:: EXTRACTED RECORDS ::
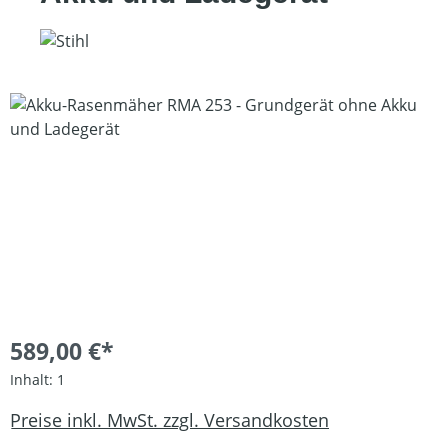
Bildergalerie überspringen
589,00 €*
Inhalt:
1
Preise inkl. MwSt. zzgl. Versandkosten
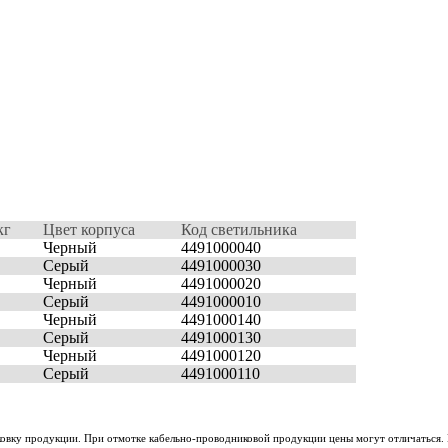
кг
Цвет корпуса
Код светильника
Черный
4491000040
Серый
4491000030
Черный
4491000020
Серый
4491000010
Черный
4491000140
Серый
4491000130
Черный
4491000120
Серый
4491000110
ковку продукции. При отмотке кабельно-проводниковой продукции цены могут отличаться. 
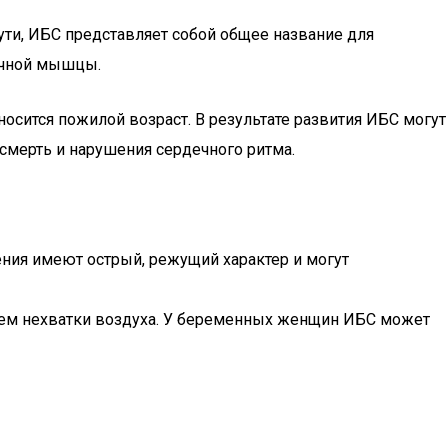
ути, ИБС представляет собой общее название для
ечной мышцы.
осится пожилой возраст. В результате развития ИБС могут
 смерть и нарушения сердечного ритма.
ения имеют острый, режущий характер и могут
ием нехватки воздуха. У беременных женщин ИБС может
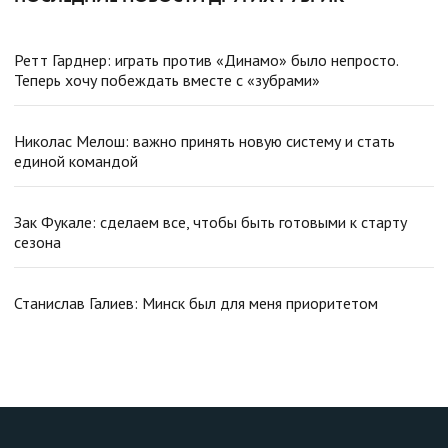
Ретт Гарднер: играть против «Динамо» было непросто.
Теперь хочу побеждать вместе с «зубрами»
Николас Мелош: важно принять новую систему и стать
единой командой
Зак Фукале: сделаем все, чтобы быть готовыми к старту
сезона
Станислав Галиев: Минск был для меня приоритетом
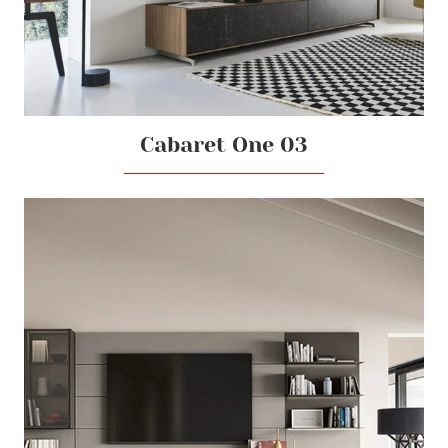
Cabaret One 03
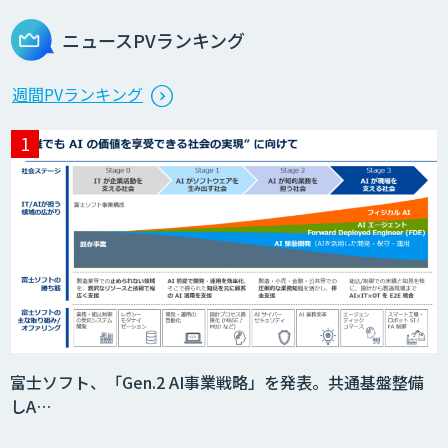
ニュースPVランキング
StellaController 2.0
週間PVランキング
検図・照査AI
積算AI
ID ZERO（アイディーゼロ）
富士ソフト、「Gen.2 AI事業戦略」を発表。共通基盤整備
しA…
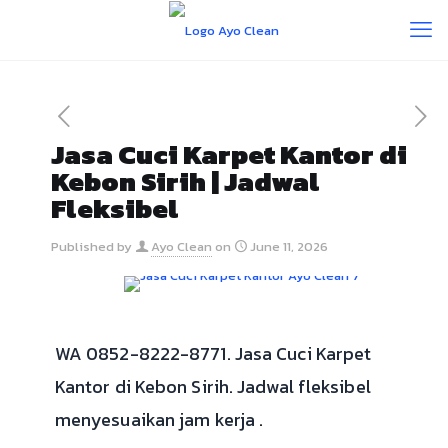
Jasa Cuci Karpet Kantor di
Kebon Sirih | Jadwal
Fleksibel
Published by
Ayo Clean
on
June 11, 2026
WA 0852-8222-8771. Jasa Cuci Karpet
Kantor di Kebon Sirih. Jadwal fleksibel
menyesuaikan jam kerja .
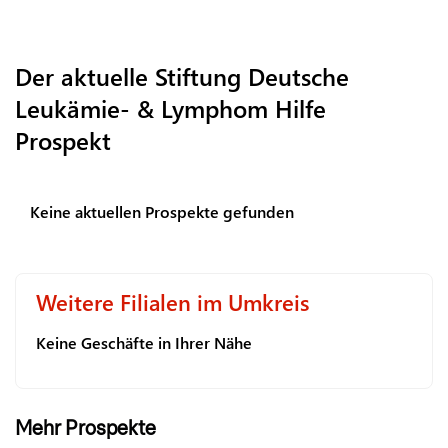
Der aktuelle Stiftung Deutsche
Leukämie- & Lymphom Hilfe
Prospekt
Keine aktuellen Prospekte gefunden
Weitere Filialen im Umkreis
Keine Geschäfte in Ihrer Nähe
Mehr Prospekte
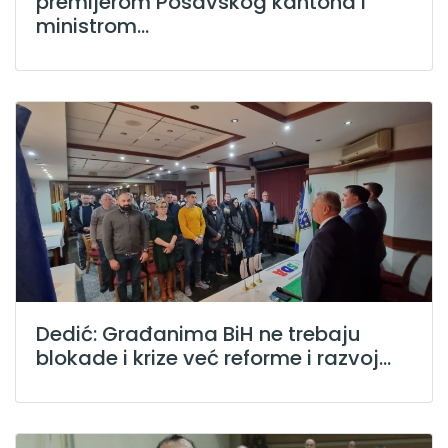
premijerom Posavskog kantona i
ministrom...
Dedić: Građanima BiH ne trebaju
blokade i krize već reforme i razvoj...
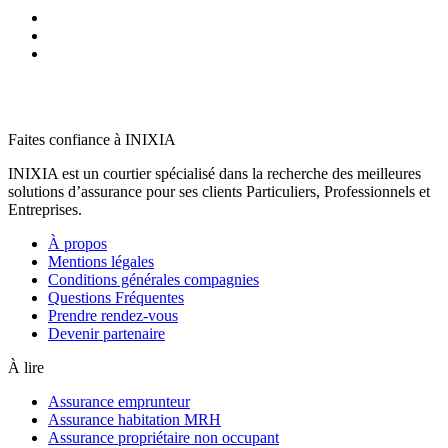
Faites confiance à INIXIA
INIXIA est un courtier spécialisé dans la recherche des meilleures
solutions d’assurance pour ses clients Particuliers, Professionnels et
Entreprises.
À propos
Mentions légales
Conditions générales compagnies
Questions Fréquentes
Prendre rendez-vous
Devenir partenaire
À lire
Assurance emprunteur
Assurance habitation MRH
Assurance propriétaire non occupant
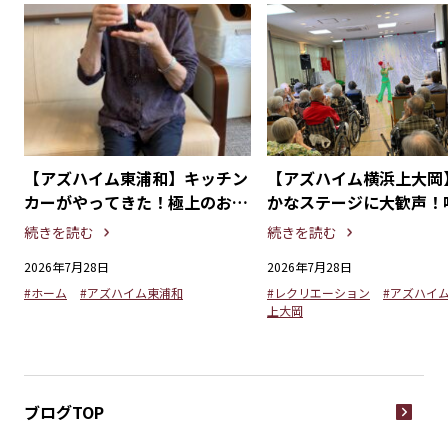
丑
【アズハイム東浦和】キッチン
【アズハイム横浜上大岡
を
カーがやってきた！極上のおや
かなステージに大歓声！
つタイムを満喫
劇団「懐かしの歌謡ショ
続きを読む
続きを読む
2026年7月28日
2026年7月28日
#ホーム
#アズハイム東浦和
#レクリエーション
#アズハイ
上大岡
ブログTOP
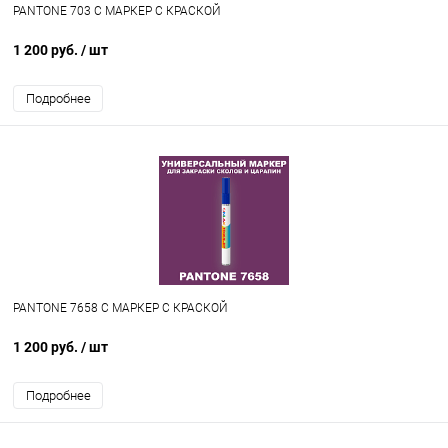
PANTONE 703 C МАРКЕР С КРАСКОЙ
1 200 руб.
/ шт
Подробнее
PANTONE 7658 C МАРКЕР С КРАСКОЙ
1 200 руб.
/ шт
Подробнее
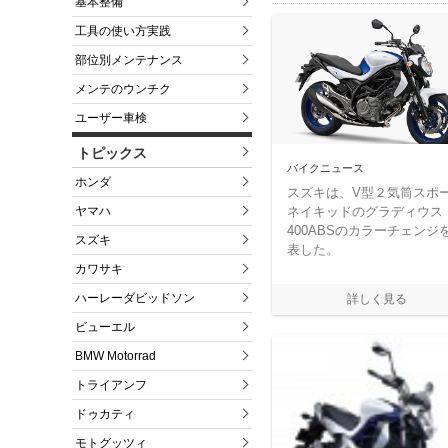
基本整備
工具の使い方実践
部位別メンテナンス
メンテのウンチク
ユーザー車検
トピックス
バイクニュース
ホンダ
スズキは、V型２気筒スポ
ネイキッドのグラディウス
ヤマハ
400ABSのカラーチェンジ
スズキ
表した。
カワサキ
ハーレーダビッドソン
ビューエル
BMW Motorrad
トライアンフ
ドゥカティ
モトグッツィ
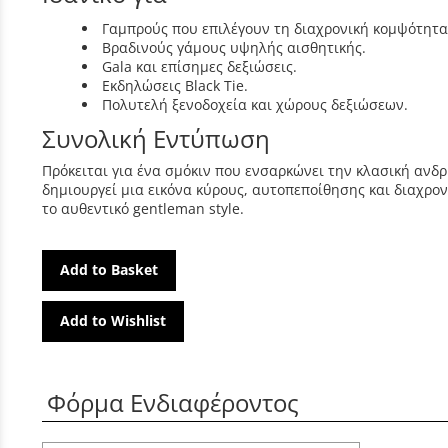
Γαμπρούς που επιλέγουν τη διαχρονική κομψότητα
Βραδινούς γάμους υψηλής αισθητικής.
Gala και επίσημες δεξιώσεις.
Εκδηλώσεις Black Tie.
Πολυτελή ξενοδοχεία και χώρους δεξιώσεων.
Συνολική Εντύπωση
Πρόκειται για ένα σμόκιν που ενσαρκώνει την κλασική ανδ
δημιουργεί μια εικόνα κύρους, αυτοπεποίθησης και διαχρονι
το αυθεντικό gentleman style.
Add to Basket
Add to Wishlist
Φόρμα Ενδιαφέροντος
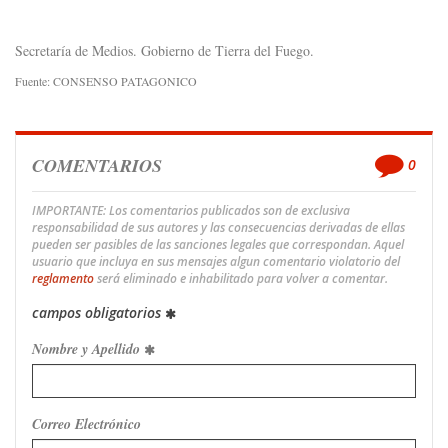
Secretaría de Medios. Gobierno de Tierra del Fuego.
Fuente: CONSENSO PATAGONICO
COMENTARIOS
0
IMPORTANTE: Los comentarios publicados son de exclusiva
responsabilidad de sus autores y las consecuencias derivadas de ellas
pueden ser pasibles de las sanciones legales que correspondan. Aquel
usuario que incluya en sus mensajes algun comentario violatorio del
reglamento
será eliminado e inhabilitado para volver a comentar.
campos obligatorios
Nombre y Apellido
Correo Electrónico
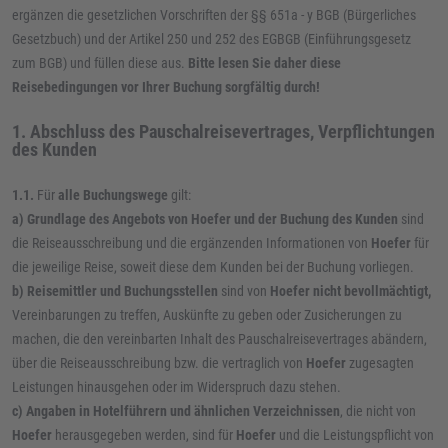
ergänzen die gesetzlichen Vorschriften der §§ 651a - y BGB (Bürgerliches
Gesetzbuch) und der Artikel 250 und 252 des EGBGB (Einführungsgesetz
zum BGB) und füllen diese aus.
Bitte lesen Sie daher diese
Reisebedingungen vor Ihrer Buchung sorgfältig durch!
1. Abschluss des Pauschalreisevertrages, Verpflichtungen
des Kunden
1.1.
Für
alle Buchungswege
gilt:
a)
Grundlage des Angebots von Hoefer und der Buchung des Kunden
sind
die Reiseausschreibung und die ergänzenden Informationen von
Hoefer
für
die jeweilige Reise, soweit diese dem Kunden bei der Buchung vorliegen.
b)
Reisemittler und Buchungsstellen
sind von
Hoefer nicht bevollmächtigt,
Vereinbarungen zu treffen, Auskünfte zu geben oder Zusicherungen zu
machen, die den vereinbarten Inhalt des Pauschalreisevertrages abändern,
über die Reiseausschreibung bzw. die vertraglich von
Hoefer
zugesagten
Leistungen hinausgehen oder im Widerspruch dazu stehen.
c)
Angaben in Hotelführern und ähnlichen Verzeichnissen
, die nicht von
Hoefer
herausgegeben werden, sind für
Hoefer
und die Leistungspflicht von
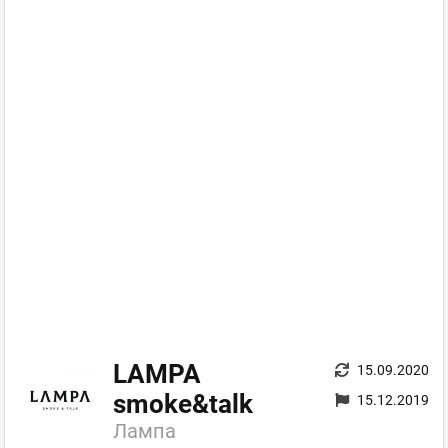
LAMPA
15.09.2020
smoke&talk
15.12.2019
Лампа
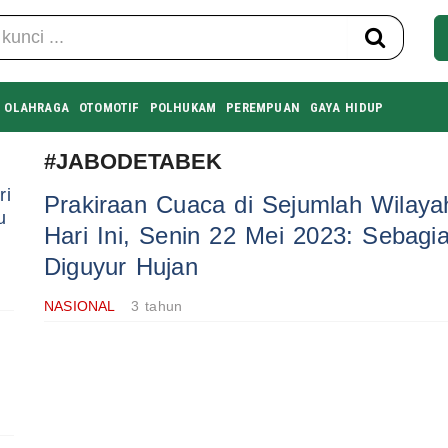
OLAHRAGA
OTOMOTIF
POLHUKAM
PEREMPUAN
GAYA HIDUP
#JABODETABEK
ri
Prakiraan Cuaca di Sejumlah Wilay
u
Hari Ini, Senin 22 Mei 2023: Sebagi
Diguyur Hujan
NASIONAL
3 tahun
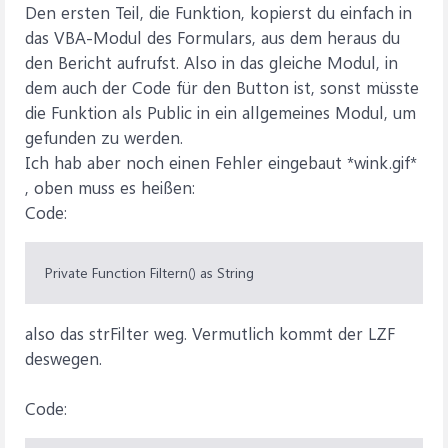
Den ersten Teil, die Funktion, kopierst du einfach in
das VBA-Modul des Formulars, aus dem heraus du
den Bericht aufrufst. Also in das gleiche Modul, in
dem auch der Code für den Button ist, sonst müsste
die Funktion als Public in ein allgemeines Modul, um
gefunden zu werden.
Ich hab aber noch einen Fehler eingebaut *wink.gif*
, oben muss es heißen:
Code:
Private Function Filtern() as String
also das strFilter weg. Vermutlich kommt der LZF
deswegen.
Code:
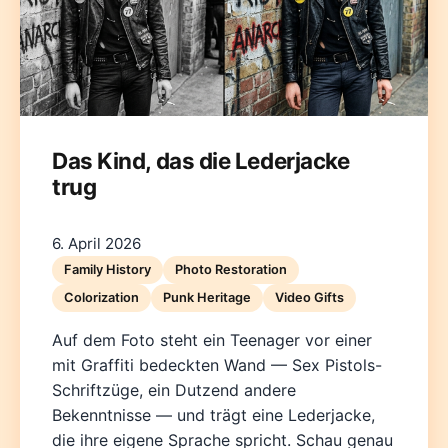
Das Kind, das die Lederjacke
trug
Deutsch
English
Español
Français
Italiano
Nederlands
Polski
Português
한국어
日本語
6. April 2026
Family History
Photo Restoration
Colorization
Punk Heritage
Video Gifts
Auf dem Foto steht ein Teenager vor einer
mit Graffiti bedeckten Wand — Sex Pistols-
Schriftzüge, ein Dutzend andere
Bekenntnisse — und trägt eine Lederjacke,
die ihre eigene Sprache spricht. Schau genau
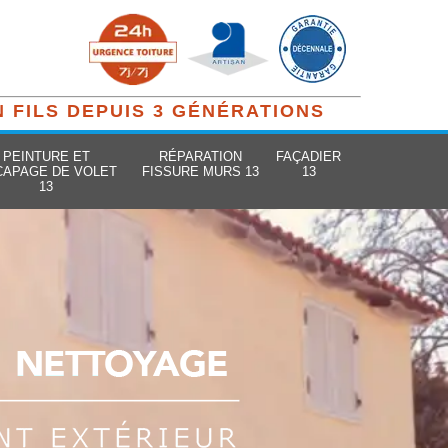
N FILS DEPUIS 3 GÉNÉRATIONS
PEINTURE ET
RÉPARATION
FAÇADIER
CAPAGE DE VOLET
FISSURE MURS 13
13
13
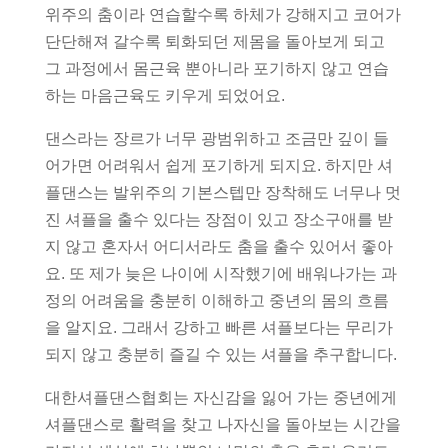
위주의 춤이라 연습할수록 하체가 강해지고 코어가
단단해져 갈수록 퇴화되던 제몸을 돌아보게 되고
그 과정에서 몸근육 뿐아니라 포기하지 않고 연습
하는 마음근육도 키우게 되었어요.
댄스라는 장르가 너무 광범위하고 조금만 깊이 들
어가면 어려워서 쉽게 포기하게 되지요. 하지만 셔
플댄스는 발위주의 기본스텝만 장착해도 너무나 멋
진 셔플을 출수 있다는 장점이 있고 장소구애를 받
지 않고 혼자서 어디서라도 춤을 출수 있어서 좋아
요. 또 제가 늦은 나이에 시작했기에 배워나가는 과
정의 어려움을 충분히 이해하고 중년의 몸의 흐름
을 알지요. 그래서 강하고 빠른 셔플보다는 무리가
되지 않고 충분히 즐길 수 있는 셔플을 추구합니다.
대한셔플댄스협회는 자신감을 잃어 가는 중년에게
셔플댄스로 활력을 찾고 나자신을 돌아보는 시간을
:::
- [WHAT YOU SHOULD DO]: What you should repeat exactly is the run of lines from the top of the listing above through the line with "Jasa Cuci Karpet Kantor di", without pictures.

- [ANSWER TO THIS TASK]:
Bildergalerie überspringen
589,00 €*
Inhalt:
1
Preise inkl. MwSt. zzgl. Versandkosten
кг
Цвет корпуса
Код светильника
Черный
4491000040
Серый
4491000030
Черный
4491000020
Серый
4491000010
Черный
4491000140
Серый
4491000130
Черный
4491000120
Серый
4491000110
ковку продукции. При отмотке кабельно-проводниковой продукции цены могут отличаться. 
ути, ИБС представляет собой общее название для
ечной мышцы.
осится пожилой возраст. В результате развития ИБС могут
 смерть и нарушения сердечного ритма.
ения имеют острый, режущий характер и могут
ием нехватки воздуха. У беременных женщин ИБС может
Ретт Гарднер: играть против «Динамо» было непросто.
Теперь хочу побеждать вместе с «зубрами»
Николас Мелош: важно принять новую систему и стать
единой командой
Зак Фукале: сделаем все, чтобы быть готовыми к старту
сезона
Станислав Галиев: Минск был для меня приоритетом
Cabaret One 03
ニュースPVランキング
StellaController 2.0
週間PVランキング
検図・照査AI
積算AI
ID ZERO（アイディーゼロ）
富士ソフト、「Gen.2 AI事業戦略」を発表。共通基盤整備
しA…
Jasa Cuci Karpet Kantor di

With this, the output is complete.